If a line in the entries below holds the string "with", copy it.

Dataset excerpts
*** Block opens ***

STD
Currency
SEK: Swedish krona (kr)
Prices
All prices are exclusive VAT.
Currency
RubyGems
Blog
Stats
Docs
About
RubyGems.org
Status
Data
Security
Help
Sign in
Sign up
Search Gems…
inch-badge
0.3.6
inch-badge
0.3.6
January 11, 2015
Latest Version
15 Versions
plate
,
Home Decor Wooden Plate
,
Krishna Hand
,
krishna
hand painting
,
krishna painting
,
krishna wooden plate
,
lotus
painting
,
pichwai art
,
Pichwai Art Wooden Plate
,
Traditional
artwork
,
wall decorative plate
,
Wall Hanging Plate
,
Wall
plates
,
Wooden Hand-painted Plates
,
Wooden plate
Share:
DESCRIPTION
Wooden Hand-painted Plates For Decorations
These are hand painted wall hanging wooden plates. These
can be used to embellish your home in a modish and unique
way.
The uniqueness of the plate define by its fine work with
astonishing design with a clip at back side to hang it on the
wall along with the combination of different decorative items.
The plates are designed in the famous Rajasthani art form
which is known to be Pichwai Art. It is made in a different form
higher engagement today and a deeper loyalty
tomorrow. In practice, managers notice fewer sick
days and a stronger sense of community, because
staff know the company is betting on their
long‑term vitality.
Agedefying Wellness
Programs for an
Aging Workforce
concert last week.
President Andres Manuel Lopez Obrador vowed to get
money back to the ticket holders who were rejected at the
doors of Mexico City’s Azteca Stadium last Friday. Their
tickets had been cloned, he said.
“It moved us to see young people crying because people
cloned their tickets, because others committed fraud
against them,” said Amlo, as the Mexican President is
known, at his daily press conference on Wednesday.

*** Block closes ***

Completed task:
The uniqueness of the plate define by its fine work with
astonishing design with a clip at back side to hang it on the
wall along with the combination of different decorative items.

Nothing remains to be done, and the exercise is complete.